What Are the Broader Infrastructure Implications?
The targeted elimination of EV charging infrastructure funding occurs within a larger pattern of proposed budget cuts to infrastructure and climate programs. Trump’s FY2027 budget proposes canceling billions of dollars in infrastructure investments, environmental programs, research grants, and renewable energy projects beyond just EV charging. The $4.2 billion targeted for EV charging elimination is part of a much larger dismantling of federal infrastructure investment commitments made across multiple administrations and policy areas. This creates a warning about infrastructure development more broadly.
When federal programs can be eliminated or frozen without congressional action, either through executive order or regulatory barriers, it undermines long-term infrastructure planning. States and communities that have made commitments based on federal infrastructure programs find themselves stranded. Private companies considering investments in charging infrastructure, manufacturing, and grid technology become uncertain about the regulatory environment. The uncertainty itself becomes a drag on investment and economic development.
Looking Forward—What Comes Next in the EV Charging Infrastructure Battle?
The legal and political battle over EV charging infrastructure funding will likely continue through 2026 and beyond. While the January court ruling blocked the illegal freeze, the administration is pursuing multiple pathways to eliminate or severely limit the programs: the budget request to Congress, the 100% Buy America requirement, and continued legal challenges to the court’s authority.

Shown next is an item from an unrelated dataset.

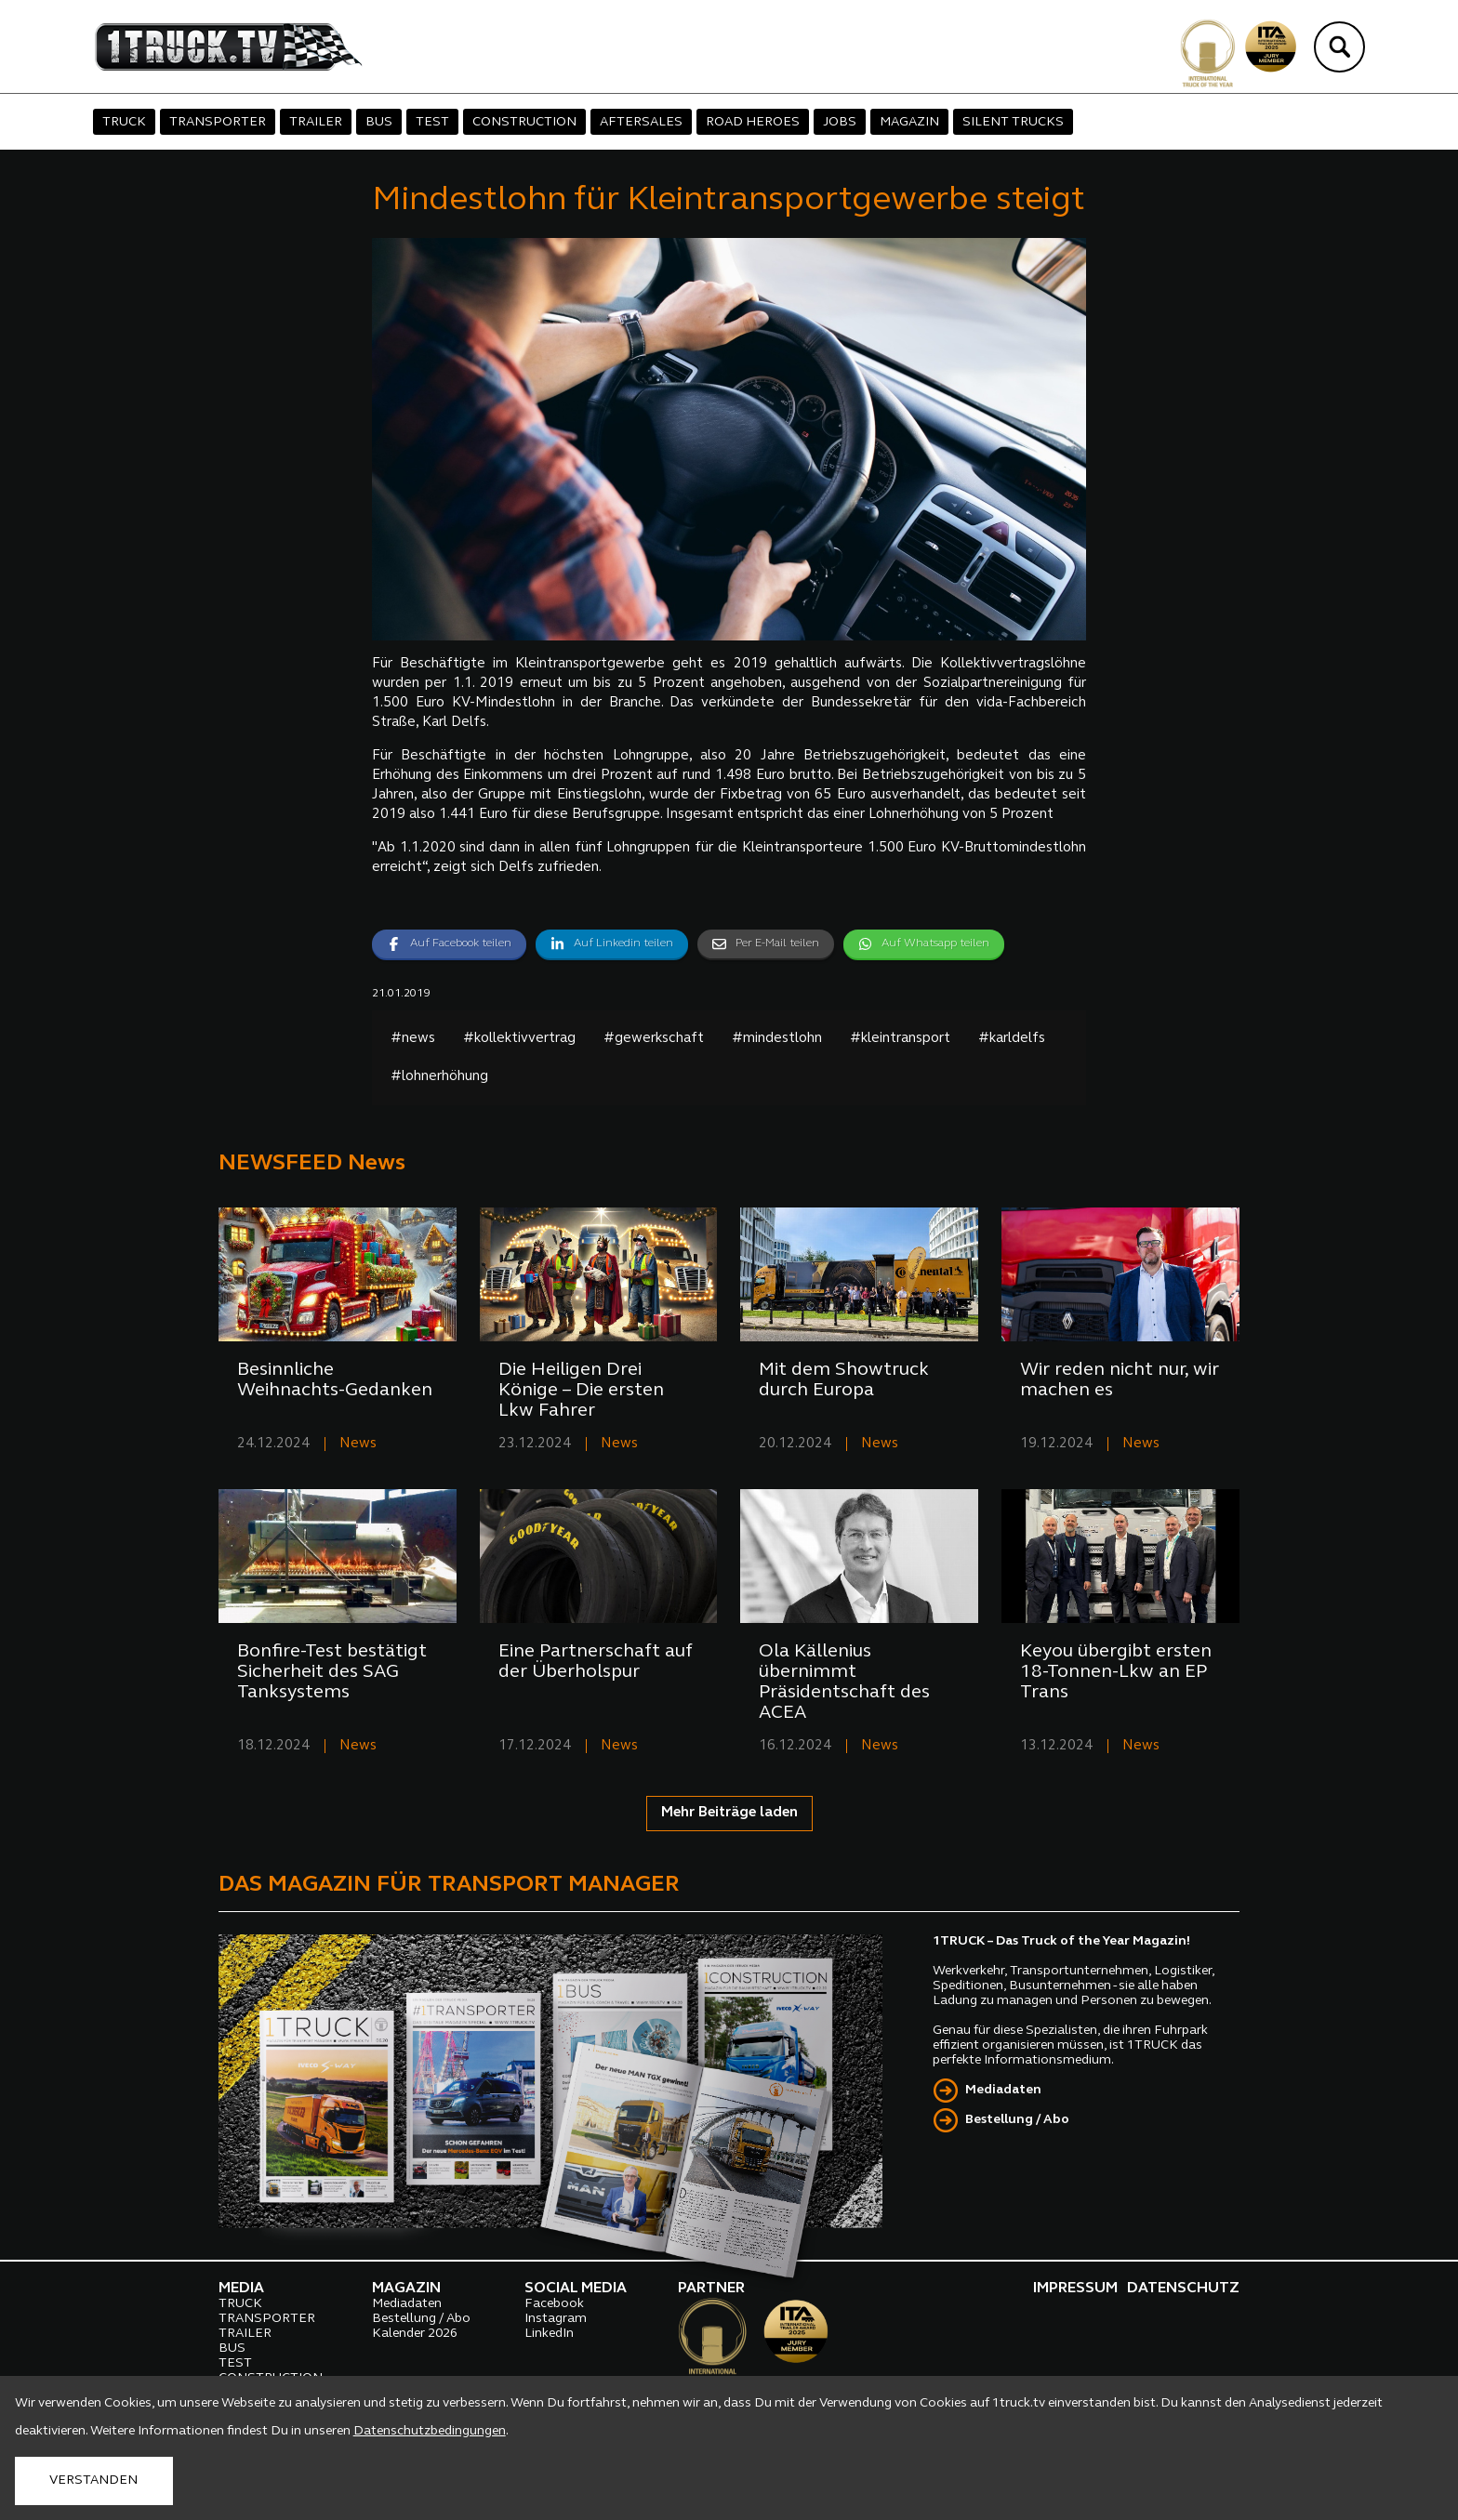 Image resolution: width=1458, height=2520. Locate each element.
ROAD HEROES (753, 122)
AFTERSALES (641, 122)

The outcome will depend partly on Congressional action in appropriations discussions and partly on continued litigation.
For communities and states that have received CFI grants or are planning NEVI projects, the immediate outlook is one of uncertainty. Project timelines may be delayed pending resolution of the funding battles. Some communities may decide to accelerate project construction to lock in federal support before it disappears, while others may pivot to alternative funding sources. The EV charging infrastructure landscape in America over the next 3-5 years will be significantly shaped by how these battles resolve, potentially creating winners and losers based on geography, timing, and access to alternative funding sources.
Conclusion
The Trump administration has made a clear commitment to eliminating over $4 billion in federal EV charging infrastructure funding through multiple mechanisms: freezing the $5 billion NEVI program (blocked by courts), attempting to cancel $1.8 billion in already-awarded CFI grants, proposing a 100% Buy America requirement that would render programs unusable in practice, and requesting budget elimination of both programs in the FY2027 budget. These actions represent the most aggressive federal effort to defund EV infrastructure since the Bipartisan Infrastructure Law created these programs. What happens next depends on Congressional action, continued litigation, and political developments through 2026.
Communities that have received grants face uncertain timelines. States planning NEVI projects must decide whether to accelerate construction or seek alternative funding sources. The broader infrastructure implications are significant—when federal commitments can be abandoned through executive action, it undermines the long-term planning that infrastructure development requires. For consumers and communities relying on federal support for EV charging access, the current environment is one of significant uncertainty about the future of this critical infrastructure investment.